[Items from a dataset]
►

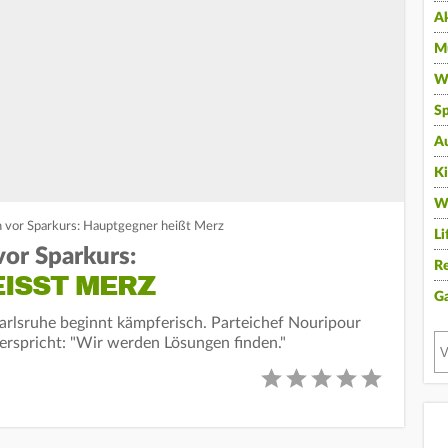
A
Mu
Wi
Sp
A
K
W
 vor Sparkurs: Hauptgegner heißt Merz
Li
or Sparkurs:
Re
ISST MERZ
G
arlsruhe beginnt kämpferisch. Parteichef Nouripour
erspricht: "Wir werden Lösungen finden."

◄

> **PROBLEM DESCRIPTION**: Return every entry word for word, minus the pictures.

> **YOUR SOLUTION**:
A
Mu
Wi
Sp
A
K
W
 vor Sparkurs: Hauptgegner heißt Merz
Li
or Sparkurs:
Re
ISST MERZ
G
arlsruhe beginnt kämpferisch. Parteichef Nouripour
erspricht: "Wir werden Lösungen finden."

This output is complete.